Quantifying Memorization and Detecting Training Data of Pre-trained Language Models using Japanese Newspaper
Shotaro Ishihara, Hiromu Takahashi
TL;DR
This study quantifies memorization and trains-data detection in Japanese domain-specific PLMs by pre-training GPT-2 models on a limited Japanese newspaper corpus from Nikkei and by constructing paywall-based evaluation splits. It confirms that memorization correlates with training data duplication, model size, and prompt length, mirroring English-language findings, and demonstrates that membership inference can detect training data in Japanese with reasonable effectiveness (AUC around 0.6). The authors provide a framework and metrics for quantification (eidetic and approximate memorization) and detection (Min-$k\%$ Prob), applying them to both domain-specific and general GPT-2 baselines and performing qualitative analyses of memorized samples. The work highlights potential privacy and copyright risks in domain-specific PLMs and discusses limitations, including dataset accessibility, the need for larger-scale studies, decoding strategies, and mitigation measures. Overall, the paper advances cross-linguistic understanding of memorization in PLMs and offers a practical methodology for evaluating and mitigating training-data leakage in non-English domains.
Abstract
Dominant pre-trained language models (PLMs) have demonstrated the potential risk of memorizing and outputting the training data.

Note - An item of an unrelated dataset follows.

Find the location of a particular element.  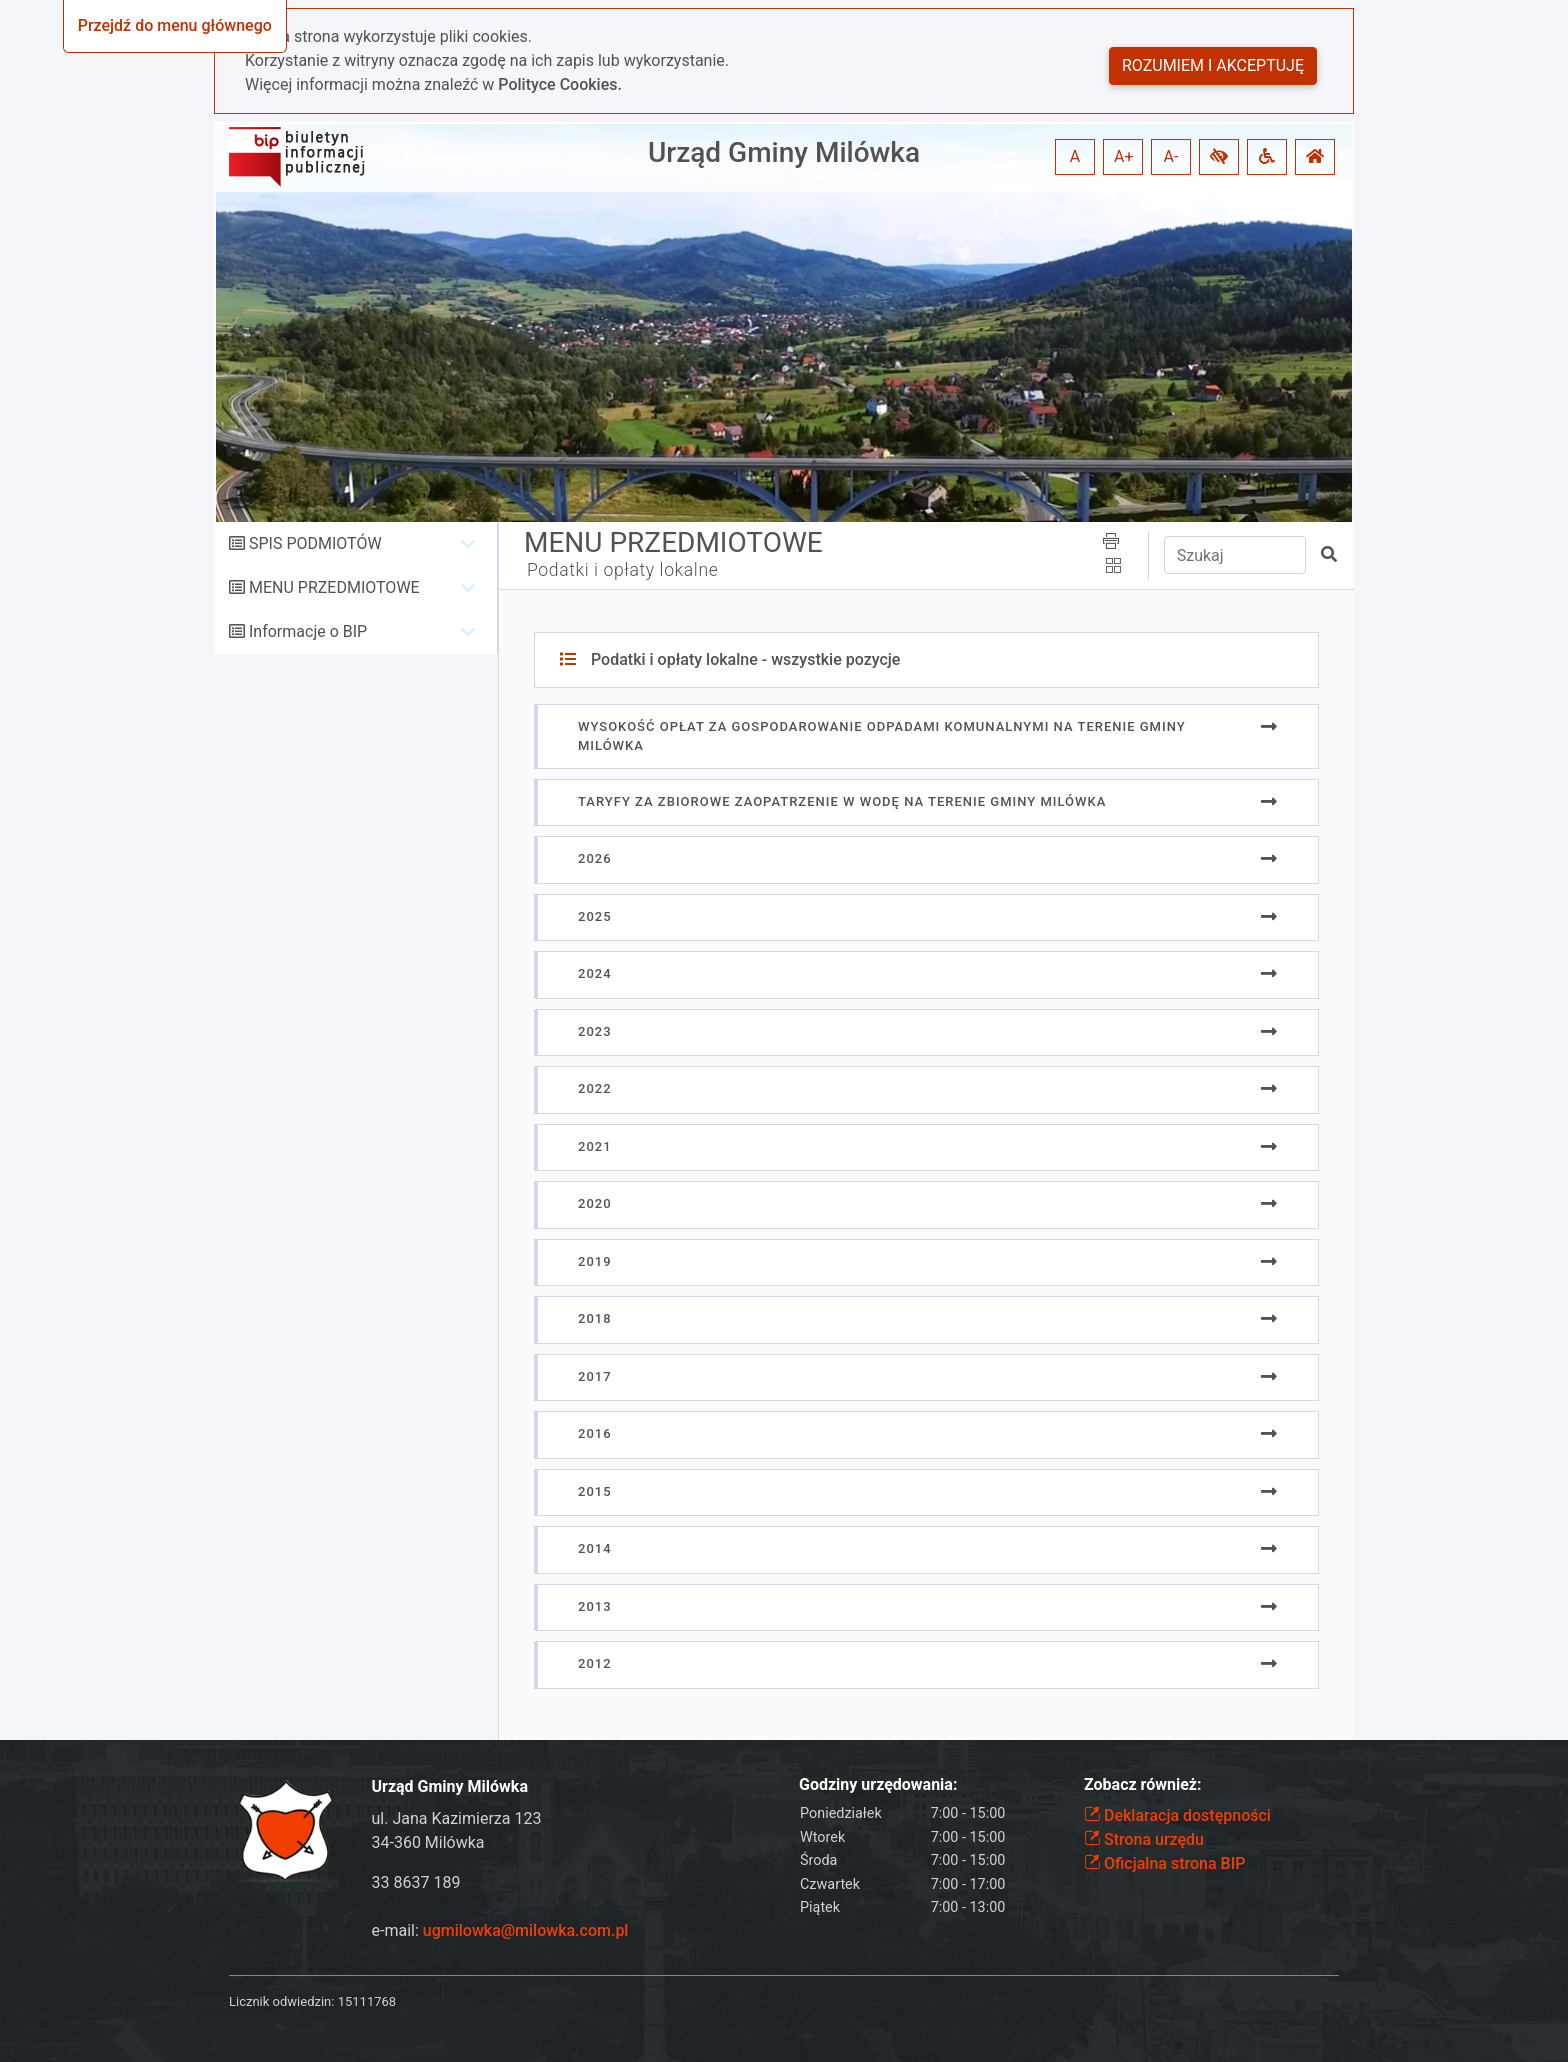

Przejdź do menu głównego is located at coordinates (175, 25).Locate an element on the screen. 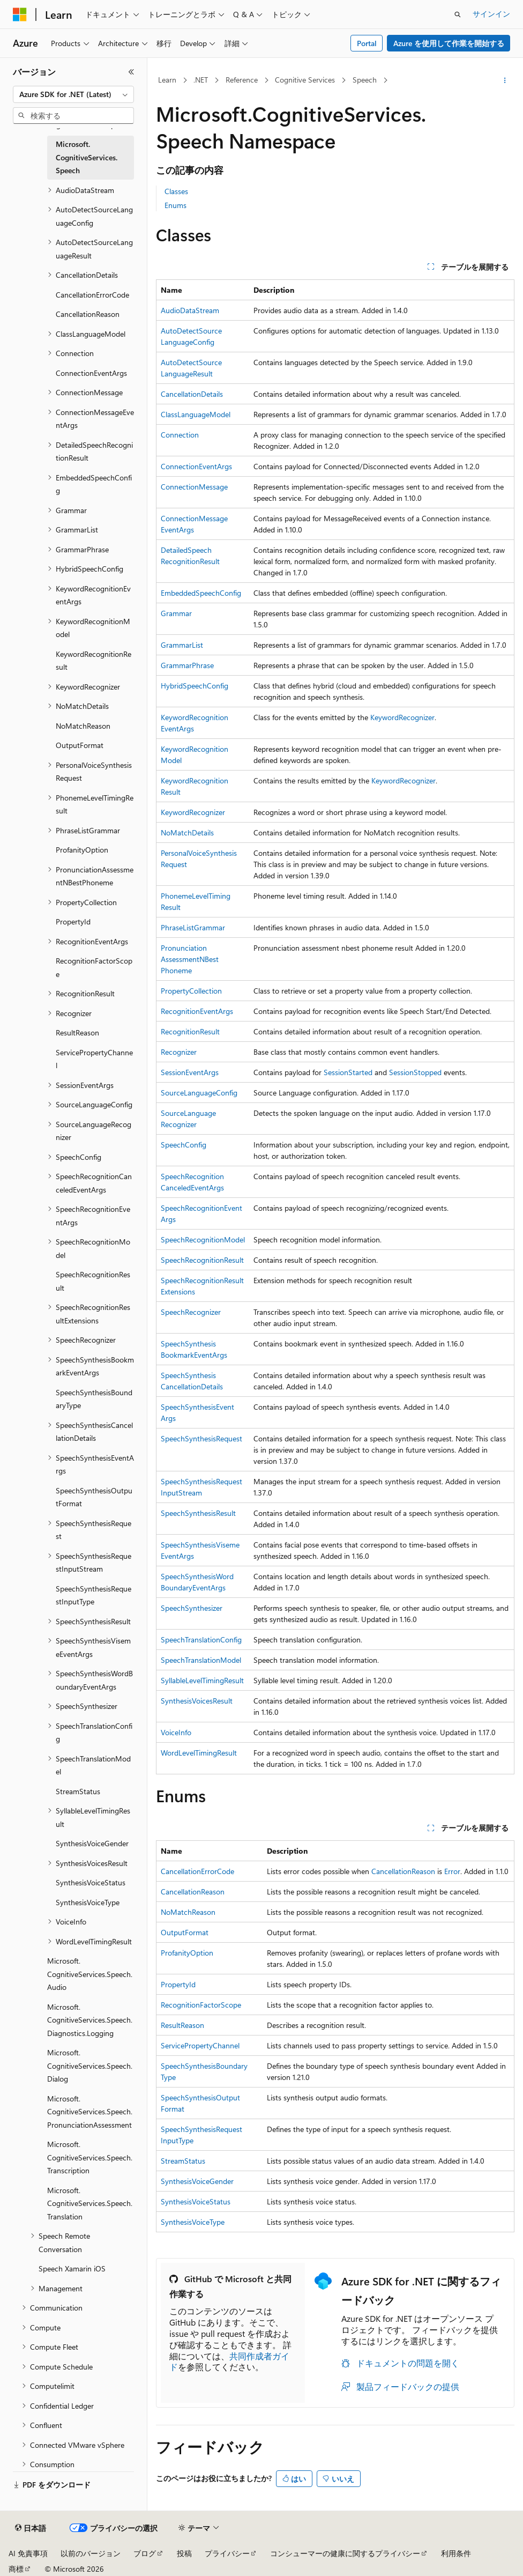 This screenshot has width=523, height=2576. HybridSpeechConfig is located at coordinates (194, 685).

While this concern has been discussed mainly in English, it is also practically important to focus on domain-specific PLMs. In this study, we pre-trained domain-specific GPT-2 models using a limited corpus of Japanese newspaper articles and evaluated their behavior. Experiments replicated the empirical finding that memorization of PLMs is related to the duplication in the training data, model size, and prompt length, in Japanese the same as in previous English studies. Furthermore, we attempted membership inference attacks, demonstrating that the training data can be detected even in Japanese, which is the same trend as in English. The study warns that domain-specific PLMs, sometimes trained with valuable private data, can ''copy and paste'' on a large scale.